Although attempts have been made to produce high-strength polyethylene fibers by so-called melt spinning, the present situation is that high-strength polyethylene fibers satisfying all the above-mentioned performances have not yet been obtained. On the other hand, it is possible to obtain high-strength polyethylene fibers by using gel spinning. However, high-strength polyethylene fibers with low single fiber fineness obtained by gel spinning have many fusion and pressure bonding between single fibers. In particular, when the fiber is used in a thin nonwoven fabric, the fused and pressure-bonded fibers are not uniform in thickness, resulting in a defect, and the physical properties of the nonwoven fabric are degraded. In addition, there is a problem that the knot strength and the loop strength retention ratio are lowered due to the fiber diameter being artificially increased by the fused and pressure-bonded fibers.
[0007]
The inventors presume this cause as follows. That is, in melt spinning, the molecular chains in the polymer are entangled so much that the polymer cannot be sufficiently stretched after being pulled out from the nozzle. In addition, the use of an ultra-high molecular weight polymer having a molecular weight exceeding 1 million for the purpose of improving the strength is that the melt viscosity is too high in the melt spinning method and it is substantially impossible to use such an ultra-high molecular weight polymer. Is possible. Therefore, the strength is low. On the contrary, there is a technique called gel spinning using ultra-high molecular weight polyethylene having a molecular weight exceeding 1,000,000. However, in order to obtain fibers, the spinning / stretching tension is increased, and a solvent is used during spinning. When the fiber is drawn at a melting point or higher, the fiber is fused and pressed, and a yarn having a desired fineness cannot be obtained. Further, when gel spinning is used, there is a problem in terms of uniformity because fiber unevenness, which is presumed to be caused by an unstable spinning phenomenon such as resonance in the longitudinal direction of the fiber, is likely to occur. The present inventors have succeeded in obtaining a high-strength polyethylene fiber that has been difficult to obtain by the conventional techniques such as melt spinning and gel spinning.
[0008]
[Means for Solving the Problems]
The present invention is a method for producing a high-strength polyethylene fiber having a strength of 15 cN / dtex or more, wherein the weight average molecular weight in the fiber state is 300,000 or less, and the ratio of the weight average molecular weight to the number average molecular weight (Mw / Mn). Is 3.0 or less, and melt-extruded polyethylene containing a branched chain composed of 0.01 to 3.0 carbon atoms having 5 or more carbon atoms per 1000 carbons of the main chain, and the draft ratio defined by the following formula is 100 This is a method for producing a high-strength polyethylene fiber , characterized in that an undrawn yarn spun so as to have the above is drawn in two or more stages .

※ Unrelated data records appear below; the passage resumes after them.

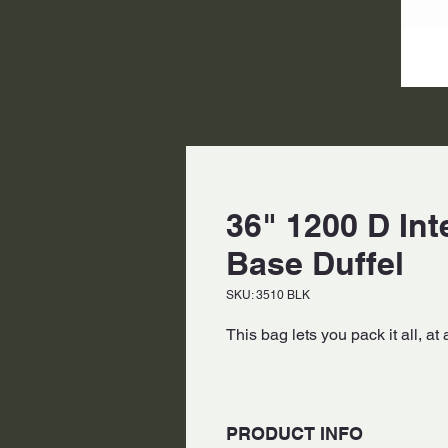
36" 1200 D Int
Base Duffel
SKU: 3510 BLK
This bag lets you pack it all, at 
PRODUCT INFO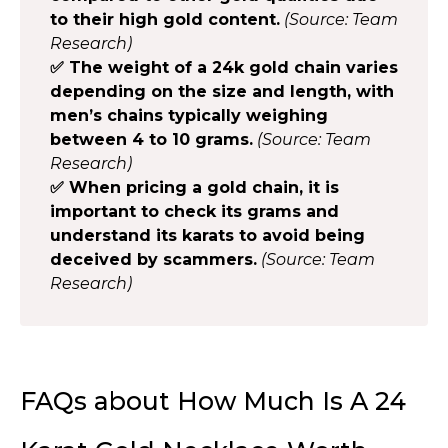
to their high gold content.
(Source: Team
Research)
✅ The weight of a 24k gold chain varies
depending on the size and length, with
men’s chains typically weighing
between 4 to 10 grams.
(Source: Team
Research)
✅ When pricing a gold chain, it is
important to check its grams and
understand its karats to avoid being
deceived by scammers.
(Source: Team
Research)
FAQs about How Much Is A 24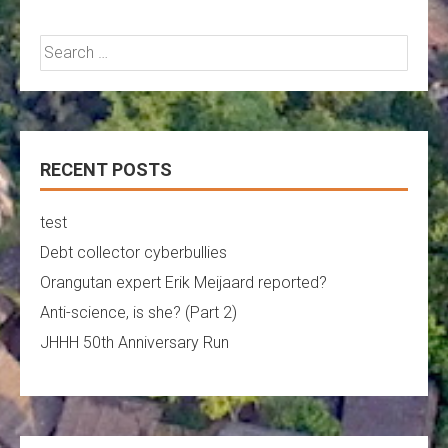
Search
for:
RECENT POSTS
test
Debt collector cyberbullies
Orangutan expert Erik Meijaard reported?
Anti-science, is she? (Part 2)
JHHH 50th Anniversary Run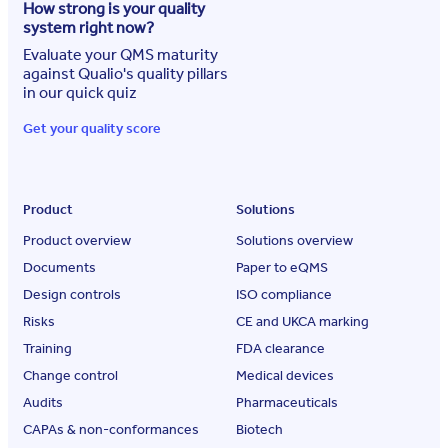
How strong is your quality
system right now?
Evaluate your QMS maturity
against Qualio's quality pillars
in our quick quiz
Get your quality score
Product
Solutions
Product overview
Solutions overview
Documents
Paper to eQMS
Design controls
ISO compliance
Risks
CE and UKCA marking
Training
FDA clearance
Change control
Medical devices
Audits
Pharmaceuticals
CAPAs & non-conformances
Biotech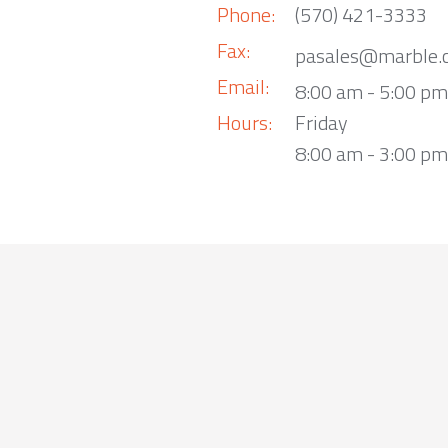
Phone:
(570) 421-3333
Fax:
pasales@marble.
Email:
8:00 am - 5:00 p
Hours:
Friday
8:00 am - 3:00 pm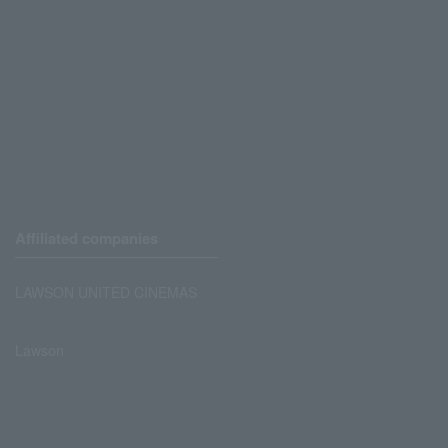
Affiliated companies
LAWSON UNITED CINEMAS
Lawson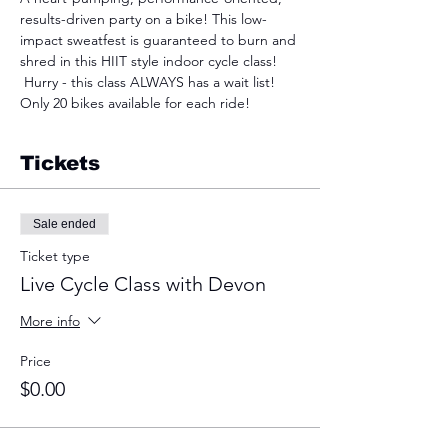
results-driven party on a bike! This low-
impact sweatfest is guaranteed to burn and 
shred in this HIIT style indoor cycle class! 
 Hurry - this class ALWAYS has a wait list! 
Only 20 bikes available for each ride!
Tickets
Sale ended
Ticket type
Live Cycle Class with Devon
More info
Price
$0.00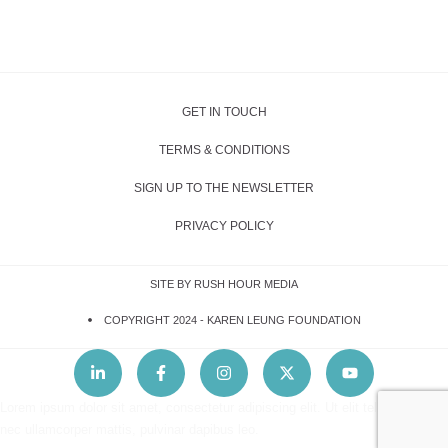
GET IN TOUCH
TERMS & CONDITIONS
SIGN UP TO THE NEWSLETTER
PRIVACY POLICY
SITE BY RUSH HOUR MEDIA
COPYRIGHT 2024 -
KAREN LEUNG FOUNDATION
Lorem ipsum dolor sit amet, consectetur adipiscing elit. Ut elit tellus, luctus
nec ullamcorper mattis, pulvinar dapibus leo.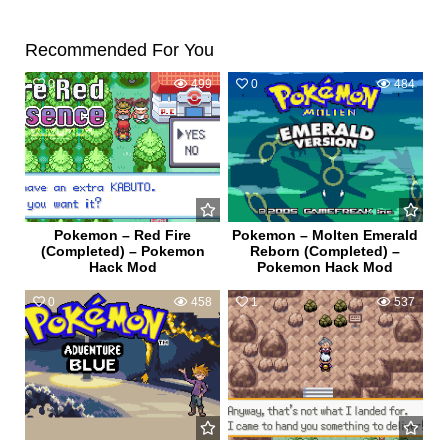
Recommended For You
0
499
0
484
Pokemon – Red Fire
Pokemon – Molten Emerald
(Completed) – Pokemon
Reborn (Completed) –
Hack Mod
Pokemon Hack Mod
0
458
1
537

Draft ratio (Ψ) = spinning speed (Vs) / discharge linear speed (V) .
More specifically, it is preferable that the above-mentioned two-stage or more stretching includes a step of stretching at 65 ° C. or less and further stretching at 90 ° C. or more and a melting point or less. Further, high strength polyethylene fibers obtained is, the modulus of elasticity at 500 cN / dtex or more, it is preferable that the ratio of the poor dispersion yarn when the cut fibers is less than 2.0%.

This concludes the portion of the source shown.